The Gallup poll should be a wake-up call for the White House. For this is a presidency that badly needs a dose of humility, and a fundamental reassessment of its failing policies. Barack Obama’s imperial tone is badly out of tune with the pessimistic mood of the country, and does not augur well for the next four years. As the latest RealClear Politics polling average shows, just 36 percent of Americans believe the country is moving in the right direction, while 56 percent think it is on the wrong track. This is hardly a vote of confidence in the direction the president is taking, one that points to continuing economic decline, a growing culture of dependency, and the relentless rise of big government.

 

 

 

David Harsanyi writes on the bailouts that never end. 

What’s worse? The existence of a government “pay czar” who dictates the salary of private-sector citizens or the corporate welfare queens who complain about having to deal with a “pay czar” after being rescued with taxpayer funds?

Fortunately, we don’t have to choose.

As it turns out, executives at companies that took the biggest bailouts — A.I.G., GM. and Ally Financial Inc. — had little to worry about as many of them enjoyed “excessive” compensation according to a report by the Special Inspector General for the Troubled Asset Relief Program. Executives “continue to rake in Treasury-approved multimillion-dollar pay packages that often exceed guidelines,” was what Special Inspector General Christy Romero’s office found.

This, even though Treasury officials were monitoring executive pay and had the authority to limit those packages if they felt like it. This, even though, President Obama made a huge populist stink over A.I.G. bonuses in the past:

I want to comment on the news about executive bonuses at A.I.G. This is a corporation that finds itself in financial distress due to recklessness and greed. Under these circumstances, it’s hard to understand how derivative traders at A.I.G. warranted any bonuses, much less $165 million in extra pay. How do they justify this outrage to the taxpayers who are keeping the company afloat?

It always seemed that the president’s sensibilities were more hurt by the idea of big bonuses rather than the idea of taxpayer-funded big bonuses. After all, these pay scales never made sense. First, some of us have a philosophical problem with allowing government to interfere with the private sector every time Washington scares us with tales of doom.

But besides that, though the president knows a thing or two about credit downgrades and liquidity crises, he’s in no position to understand who at A.I.G. or G.M. deserves a bonus or why. …

 

 

Turning our attention to the SuperBowl, Jeff Schultz from AJC says one person is persona non grata in New Orleans.

If Atlanta is the city too busy to hate, New Orleans must be the sparks-still-flying-off-the-head city too obsessed to forget.

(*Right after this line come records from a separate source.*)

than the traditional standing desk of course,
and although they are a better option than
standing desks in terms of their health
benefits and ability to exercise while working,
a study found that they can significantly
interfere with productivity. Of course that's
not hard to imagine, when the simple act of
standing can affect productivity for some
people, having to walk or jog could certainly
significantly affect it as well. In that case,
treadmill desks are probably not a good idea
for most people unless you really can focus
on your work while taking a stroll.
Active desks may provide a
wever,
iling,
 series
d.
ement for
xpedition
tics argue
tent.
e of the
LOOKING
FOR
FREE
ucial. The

Seriously, if you were Roger Goodell this week, would you trust anything that comes out of the restaurant’s kitchen? Would something in the gumbo cause you to look sideways? Are you sure that’s crawfish?

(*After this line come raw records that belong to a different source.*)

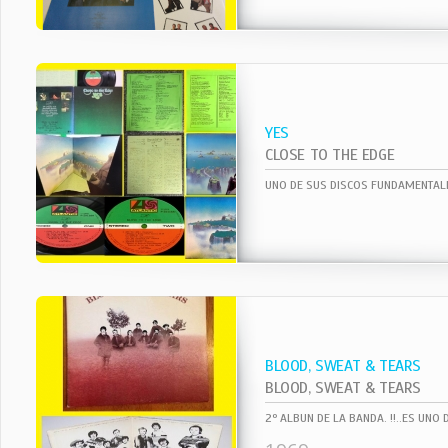
YES
CLOSE TO THE EDGE
BLOOD, SWEAT & TEARS
BLOOD, SWEAT & TEARS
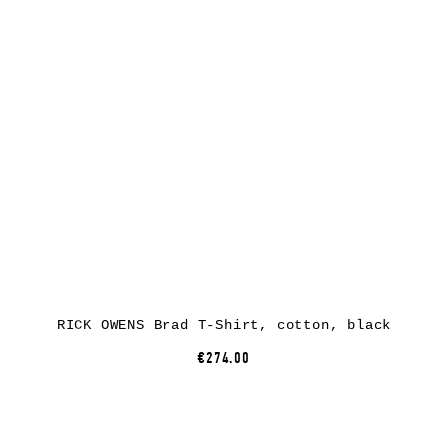
RICK OWENS Brad T-Shirt, cotton, black
€274.00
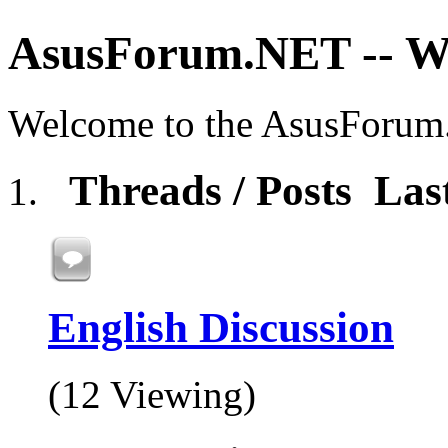
AsusForum.NET -- 
Welcome to the AsusForu
Threads / Posts
Las
English Discussion
(12 Viewing)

“If he’s driving down the street, he better be in one of those Pope-mobiles,” said Laura Bridson, chief beerkeeper at Coop’s Place on Decatur St. “We’re kind of a grudge-holding town.”

New Orleans is a city built on the hospitality industry. That remains the case for almost everybody this week except for the commissioner of the NFL, whose picture can be found plastered on the doors and windows outside of several restaurants and watering holes – like “Wanted” posters.